Vi confesso che, amando camminare nella natura, mi piacerebbe poter percorrere un tratto della via francigena, scoprendo romaniche pievi di campagna…un’idea per un week end un po’ diverso…adesso è proprio il periodo giusto, prima dell’arrivo del grande caldo!! 😉

Tra le ricette assaggiate alla presentazione degli itinerari piemontesi della via Francigena, vi ripropongo il dolce di ricotta, questa volta in mono porzioni.

La ricetta: Dolcetti di ricotta al forno con miele e frutta secca

200 g di ricotta di pecora
4 cucchiai di miele millefiori
1 uovo
1 manciata di uva passa ammollata
1 pugnetto di mandorle
1 pugnetto di fiocchi di cereali (per me avena e riso soffiato)
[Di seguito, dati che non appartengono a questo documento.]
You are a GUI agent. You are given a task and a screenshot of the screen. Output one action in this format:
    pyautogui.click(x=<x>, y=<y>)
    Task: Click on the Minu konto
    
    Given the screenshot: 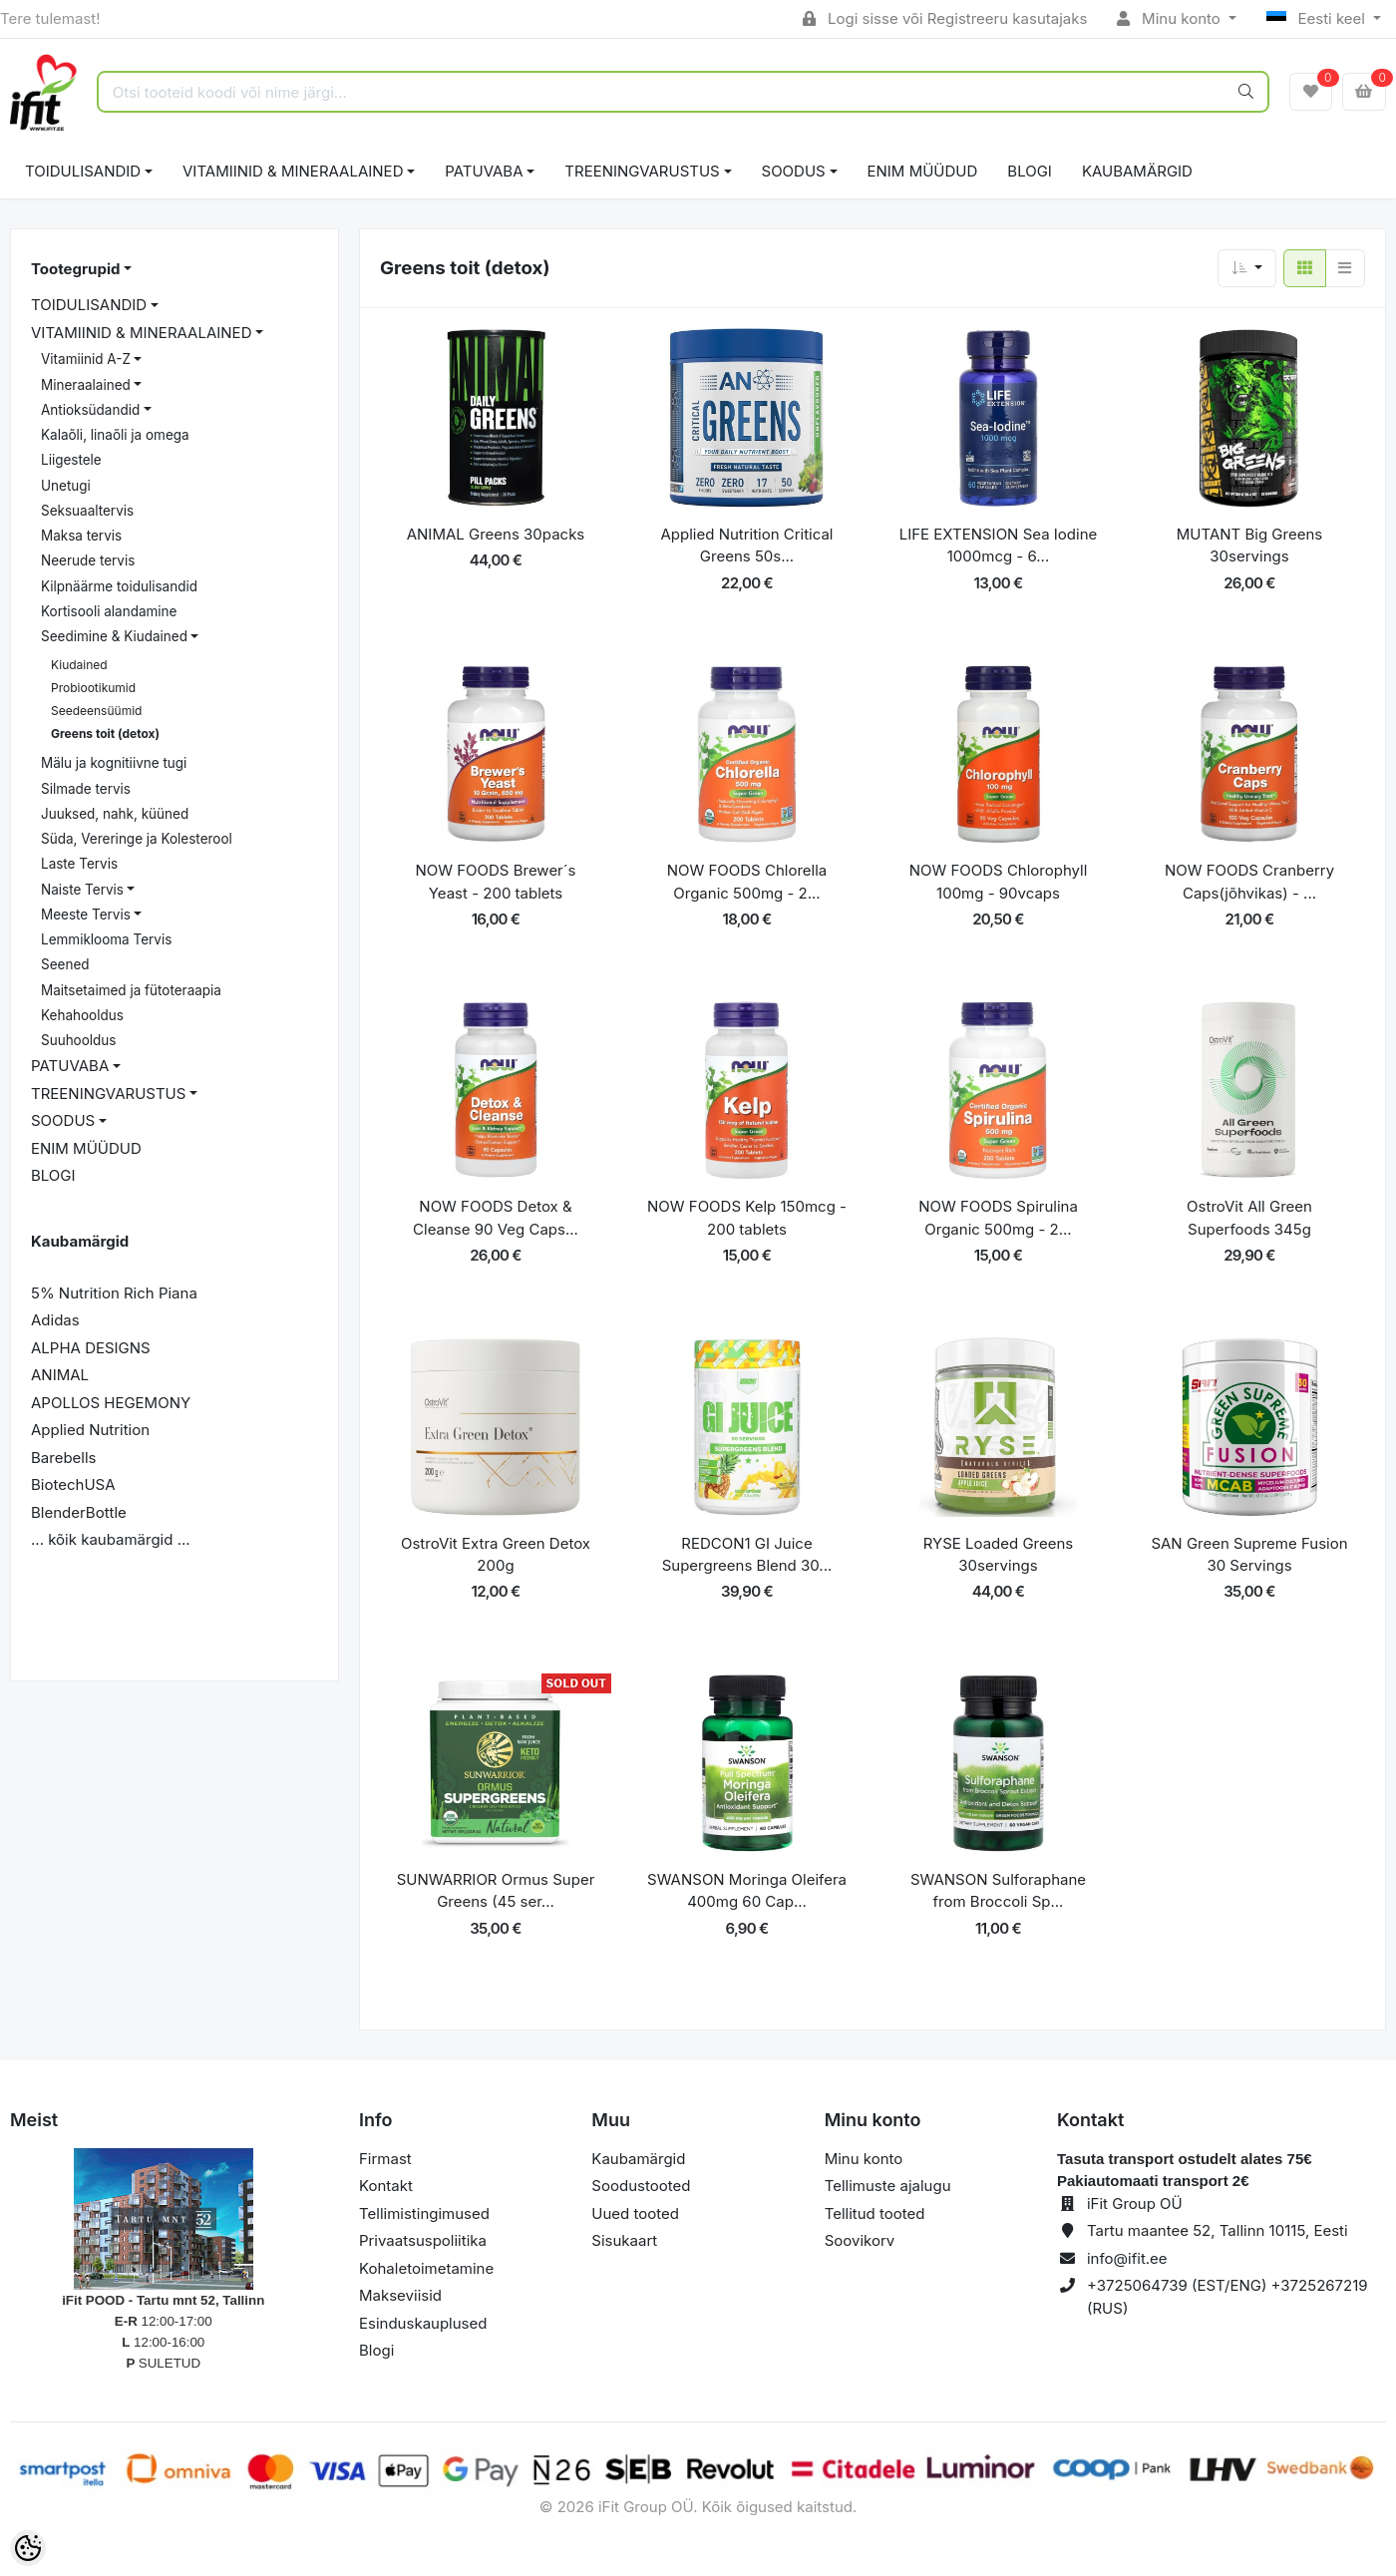 What is the action you would take?
    pyautogui.click(x=1170, y=18)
Lavorare la ricotta in modo da renderla cremosa e omogenea. Aggiungervi il miele e poi l’uovo sbattuto leggermente. Mescolare al composto anche l’uva passa.
Suddividere questo composto in 6 stampini da muffin. Completare in superficie con fiocchi di cereali e mandorle intere non pelate.
Infornare a 180° per circa 20 minuti, o finchè i dolcetti non si saranno rappresi e dorati.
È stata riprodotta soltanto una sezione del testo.